# EXERCISE REQUIREMENTS
What is the number of lines in these entries that include "subheading"? Write that number and no other text.

# STORED DATA

══════════════════════════════

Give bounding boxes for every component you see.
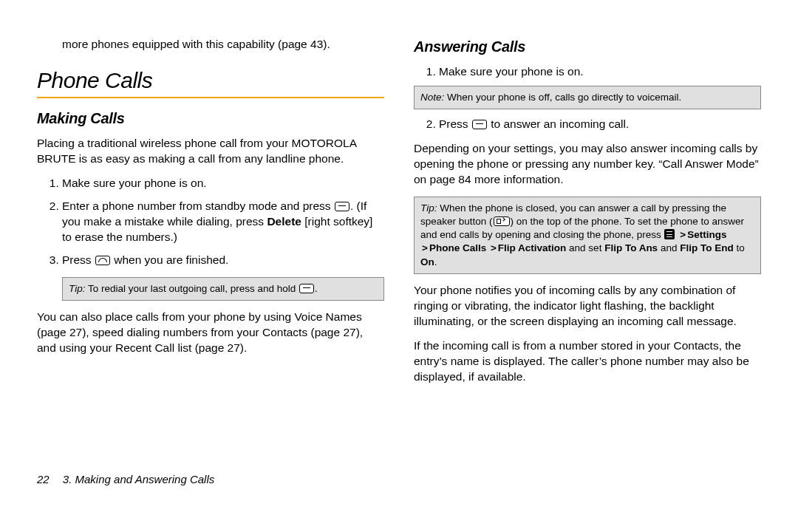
- answer-settings-para: Depending on your settings, you may also…: [414, 141, 761, 188]
- call-key-icon: [299, 284, 314, 293]
- step-2: Enter a phone number from standby mode a…: [62, 199, 384, 245]
- tip-label: Tip:: [420, 202, 437, 214]
- page-footer: 22 3. Making and Answering Calls: [0, 473, 798, 485]
- answering-calls-steps: Make sure your phone is on. Note: When y…: [414, 64, 761, 132]
- step-3: Press when you are finished.: [62, 253, 384, 268]
- notify-para: Your phone notifies you of incoming call…: [414, 283, 761, 330]
- heading-rule: [37, 97, 384, 98]
- tip-flip-activation: Tip: When the phone is closed, you can a…: [414, 197, 761, 274]
- call-key-icon: [335, 202, 349, 211]
- step-1: Make sure your phone is on.: [62, 176, 384, 191]
- chevron-right-icon: >: [678, 229, 687, 240]
- tip-redial: Tip: To redial your last outgoing call, …: [62, 277, 384, 301]
- chevron-right-icon: >: [420, 242, 429, 253]
- page-number: 22: [37, 473, 50, 485]
- end-key-icon: [95, 256, 110, 265]
- right-column: Answering Calls Make sure your phone is …: [414, 37, 761, 458]
- ans-step-2: Press to answer an incoming call.: [439, 117, 761, 132]
- subheading-answering-calls: Answering Calls: [414, 37, 761, 57]
- making-calls-more: You can also place calls from your phone…: [37, 310, 384, 356]
- call-key-icon: [472, 120, 487, 129]
- continued-text: more phones equipped with this capabilit…: [62, 37, 384, 52]
- making-calls-intro: Placing a traditional wireless phone cal…: [37, 136, 384, 167]
- heading-phone-calls: Phone Calls: [37, 66, 384, 96]
- note-voicemail: Note: When your phone is off, calls go d…: [414, 86, 761, 109]
- chapter-title: 3. Making and Answering Calls: [63, 473, 214, 485]
- menu-key-icon: [664, 229, 675, 239]
- making-calls-steps: Make sure your phone is on. Enter a phon…: [37, 176, 384, 268]
- ans-step-1: Make sure your phone is on. Note: When y…: [439, 64, 761, 109]
- chevron-right-icon: >: [489, 242, 498, 253]
- tip-label: Tip:: [69, 283, 85, 294]
- note-label: Note:: [420, 92, 444, 103]
- subheading-making-calls: Making Calls: [37, 109, 384, 129]
- left-column: more phones equipped with this capabilit…: [37, 37, 384, 458]
- contacts-para: If the incoming call is from a number st…: [414, 338, 761, 385]
- delete-label: Delete: [267, 215, 301, 228]
- speaker-button-icon: [494, 216, 510, 226]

══════════════════════════════

# ANSWER AREA
2